Blackpool Tower Ballroom

Creative Tourist
© Merlin Entertainments 2024.

Blackpool is not what you think it is. Granted, its golden mile has lost a little of its lustre, but there is more to Lancashire’s Las Vegas than “fun” pubs with glass dance floors and rock that has long lost its novelty. Hidden at its very heart is a place that seems to sit outside of entropy and decline, a pocket universe of jarring beauty: the Tower Ballroom.

Opened in 1899, the contemporary hyperbole around The Tower Ballroom proclaimed it “at once a palace and a work of art…the most magnificently decorated ballroom in Europe” and, while this description is a tad excessive, it captures something of the ballroom’s radical democracy. For this is a Versailles fit for a dilettante princess – but which has been thrown open to the working classes.

© Merlin Entertainments 2024.

Indeed, there’s an argument that the ballroom is the masterpiece of its creator, Frank Matcham. This prolific designer, although never qualified as an architect, was responsible for the distinctive appearance of scores of Victorian theatres, among them The Palace in Manchester and Buxton’s much beloved – and lovingly restored – Opera House. The Tower, however, was to be his only ballroom, and it is magnificent proof of both Matcham’s artistry and his technical skill, a space designed for the pleasure of the senses that nevertheless conveys a secular awe; a terpsichorean cathedral, a “superclub” long before the inelegant noun was first bandied about.
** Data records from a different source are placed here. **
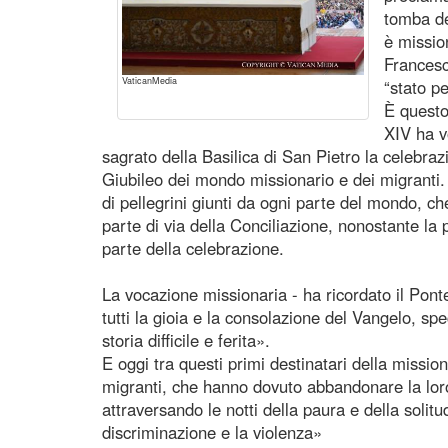
tomba de
è missio
Francesco
VaticanMedia
“stato p
È questo
XIV ha v
sagrato della Basilica di San Pietro la celebraz
Giubileo dei mondo missionario e dei migranti.
di pellegrini giunti da ogni parte del mondo, ch
parte di via della Conciliazione, nonostante l
parte della celebrazione.
La vocazione missionaria - ha ricordato il Ponte
tutti la gioia e la consolazione del Vangelo, s
storia difficile e ferita».
E oggi tra questi primi destinatari della mission
migranti, che hanno dovuto abbandonare la loro 
attraversando le notti della paura e della solitu
discriminazione e la violenza»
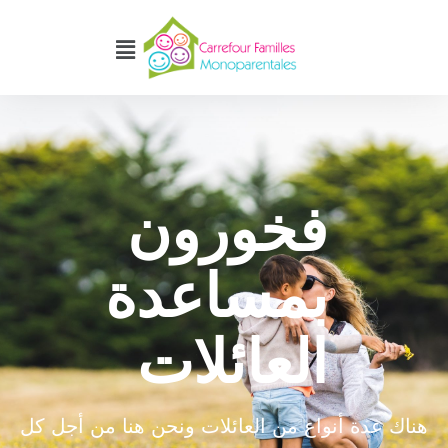
خطي
لى
Main
لمحتوى
Menu
فخورون
بمساعدة
العائلات
هناك عدة أنواع من العائلات ونحن هنا من أجل كل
© Merlin Entertainments 2024.

From its sprung floor of mahogany, oak and walnut to its retractable skylight, designed to admit the light of distant stars, the Tower Ballroom’s extravagances are finely balanced so that their cumulative effect evokes the sublime rather than the merely kitsch. It is an effect whose sensations can be described or illustrated, but – in order to be fully appreciated – require first-hand experience. So for all the sacred decadence of its painted ceilings, for all the mirrorball glamour of its chandeliers, for all the literary gilding of its proscenium, the ballroom would be no more an object of beauty than a pinned butterfly without the music and the dance that regularly fills it.

When the Wurlitzer rises from beneath the floor, when the couples – whether amateur or professional – take to it, that’s when the Tower Ballroom suspends the tyranny of time and the oppression of space. It becomes an earthbound working class heaven, the heart – and the soul – of Blackpool.